» **EXERCISE BRIEF**: The pictures are to be omitted when the entries are reproduced exactly.

» **DATA**:
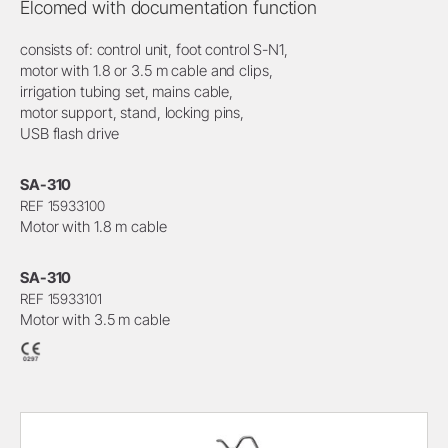
Elcomed with documentation function
consists of: control unit, foot control S-N1,
motor with 1.8 or 3.5 m cable and clips,
irrigation tubing set, mains cable,
motor support, stand, locking pins,
USB flash drive
SA-310
REF 15933100
Motor with 1.8 m cable
SA-310
REF 15933101
Motor with 3.5 m cable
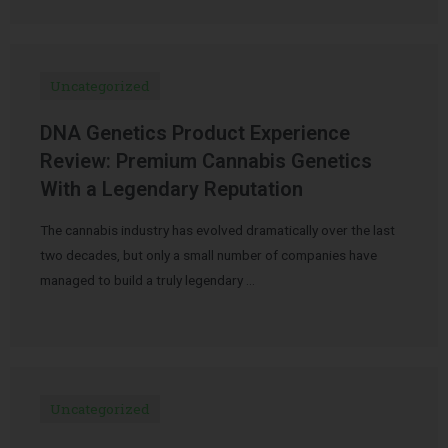
Uncategorized
DNA Genetics Product Experience
Review: Premium Cannabis Genetics
With a Legendary Reputation
The cannabis industry has evolved dramatically over the last
two decades, but only a small number of companies have
managed to build a truly legendary …
Uncategorized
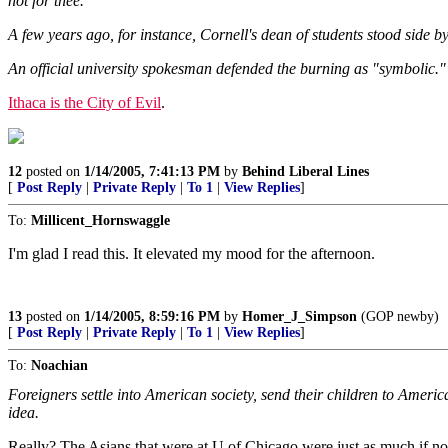
not for thee."
A few years ago, for instance, Cornell's dean of students stood side b
An official university spokesman defended the burning as "symbolic."
Ithaca is the City of Evil
.
12
posted on
1/14/2005, 7:41:13 PM
by
Behind Liberal Lines
[
Post Reply
|
Private Reply
|
To 1
|
View Replies
]
To:
Millicent_Hornswaggle
I'm glad I read this. It elevated my mood for the afternoon.
13
posted on
1/14/2005, 8:59:16 PM
by
Homer_J_Simpson
(GOP newby)
[
Post Reply
|
Private Reply
|
To 1
|
View Replies
]
To:
Noachian
Foreigners settle into American society, send their children to America
idea.
Really? The Asians that were at U of Chicago were just as much if not 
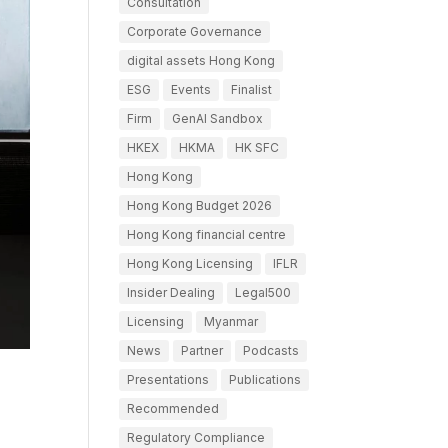
Consultation
Corporate Governance
digital assets Hong Kong
ESG
Events
Finalist
Firm
GenAI Sandbox
HKEX
HKMA
HK SFC
Hong Kong
Hong Kong Budget 2026
Hong Kong financial centre
Hong Kong Licensing
IFLR
Insider Dealing
Legal500
Licensing
Myanmar
News
Partner
Podcasts
Presentations
Publications
Recommended
Regulatory Compliance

» **OUTPUT FOR THIS TASK**:
Elcomed with documentation function
consists of: control unit, foot control S-N1,
motor with 1.8 or 3.5 m cable and clips,
irrigation tubing set, mains cable,
motor support, stand, locking pins,
USB flash drive
SA-310
REF 15933100
Motor with 1.8 m cable
SA-310
REF 15933101
Motor with 3.5 m cable
Uncategorized
DNA Genetics Product Experience
Review: Premium Cannabis Genetics
With a Legendary Reputation
The cannabis industry has evolved dramatically over the last
two decades, but only a small number of companies have
managed to build a truly legendary …
Uncategorized
not for thee."
A few years ago, for instance, Cornell's dean of students stood side b
An official university spokesman defended the burning as "symbolic."
Ithaca is the City of Evil
.
12
posted on
1/14/2005, 7:41:13 PM
by
Behind Liberal Lines
[
Post Reply
|
Private Reply
|
To 1
|
View Replies
]
To:
Millicent_Hornswaggle
I'm glad I read this. It elevated my mood for the afternoon.
13
posted on
1/14/2005, 8:59:16 PM
by
Homer_J_Simpson
(GOP newby)
[
Post Reply
|
Private Reply
|
To 1
|
View Replies
]
To:
Noachian
Foreigners settle into American society, send their children to America
idea.
Really? The Asians that were at U of Chicago were just as much if not 
Consultation
Corporate Governance
digital assets Hong Kong
ESG
Events
Finalist
Firm
GenAI Sandbox
HKEX
HKMA
HK SFC
Hong Kong
Hong Kong Budget 2026
Hong Kong financial centre
Hong Kong Licensing
IFLR
Insider Dealing
Legal500
Licensing
Myanmar
News
Partner
Podcasts
Presentations
Publications
Recommended
Regulatory Compliance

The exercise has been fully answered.